Plastikmüll ist zu einem richtigen Problem geworden: Die Ozeane versinken im Müll. Tiere verenden, weil sie Verpackungsteile gefressen haben. An Badestränden tummeln sich die Müllberge. Dabei ist es gar nicht so schwer, Plastikmüll zu vermeiden, sagt Plastik-Expertin Nadine Schubert und Autorin des Bestsellers "Besser leben ohne Plastik". Sie hat uns ein paar tolle Tipps für den Alltag verraten.

Bewusster Einkaufen

Los geht es schon beim Einkaufen im Supermarkt. Warum nicht mal die Milch in der Glasflasche kaufen anstatt im Tetra Pak? Oder Wurst und Käse an der Theke mitnehmen und nicht die verpackte Variante aus dem Frischeregal? Außerdem könnt Ihr Eure eigene Dose mitnehmen – ganz egal, ob die aus Plastik, Edelstahl oder Glas ist – und lasst Euch dort die Wurst oder den Käse einpacken. Solange die Dose auf der Theke steht und die Verkäuferin die Ware reinlegen kann, ohne die Dose zu berühren, ist aus hygienischer Sicht alles in Ordnung, weiß Nadine Schubert.

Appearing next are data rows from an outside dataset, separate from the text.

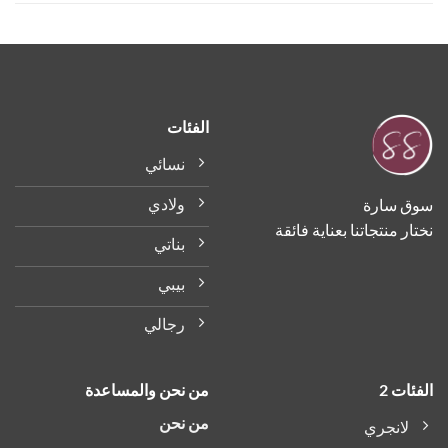
الفئات
نسائي
ولادي
ق سارة
ر منتجاتنا بعناية فائقة
بناتي
بيبي
رجالي
ات 2
من نحن والمساعدة
من نحن
لانجري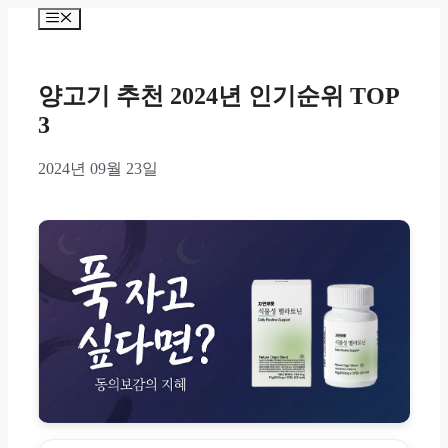
Skip
Menu
to
content
양고기 추천 2024년 인기순위 TOP
3
2024년 09월 23일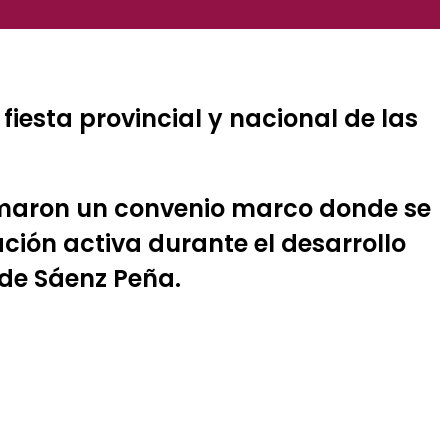
esta provincial y nacional de las
irmaron un convenio marco donde se
ación activa durante el desarrollo
 de Sáenz Peña.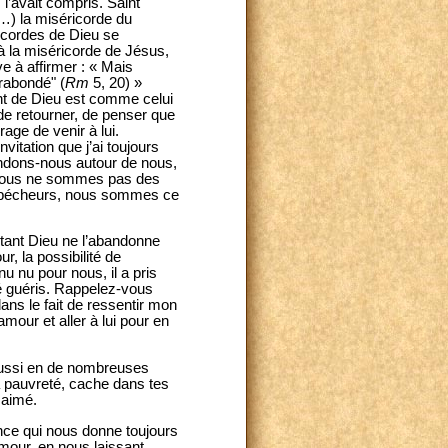
’avait compris. Saint
…) la miséricorde du
ricordes de Dieu se
 à la miséricorde de Jésus,
e à affirmer : « Mais
urabondé" (
Rm
5, 20) »
nt de Dieu est comme celui
 de retourner, de penser que
rage de venir à lui.
vitation que j’ai toujours
ntendons-nous autour de nous,
, nous ne sommes pas des
e pécheurs, nous sommes ce
urtant Dieu ne l’abandonne
, la possibilité de
 nu pour nous, il a pris
té guéris. Rappelez-vous
ans le fait de ressentir mon
mour et aller à lui pour en
u aussi en de nombreuses
a pauvreté, cache dans tes
, aimé.
nce qui nous donne toujours
mour, en nous laissant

Ein Mann trägt zwei Plastiktüten mit Äpfeln

Die kleinen Plastiktüten in der Obst und Gemüseabteilung könnt Ihr Euch auch ohne weiteres sparen. "Was spricht dagegen die Tomaten einfach so in den Einkaufskorb zu legen? Wenn ich das nicht möchte, habe ich immer noch die Möglichkeit, einen Mehrwegbeutel zu verwenden," so die Plastik-Expertin. Es gibt Baumwollsäckchen, die man nutzen kann und die meisten Supermärkte verkaufen sogar Mehrwegbeutel, erzählt uns die Bestsellerautorin.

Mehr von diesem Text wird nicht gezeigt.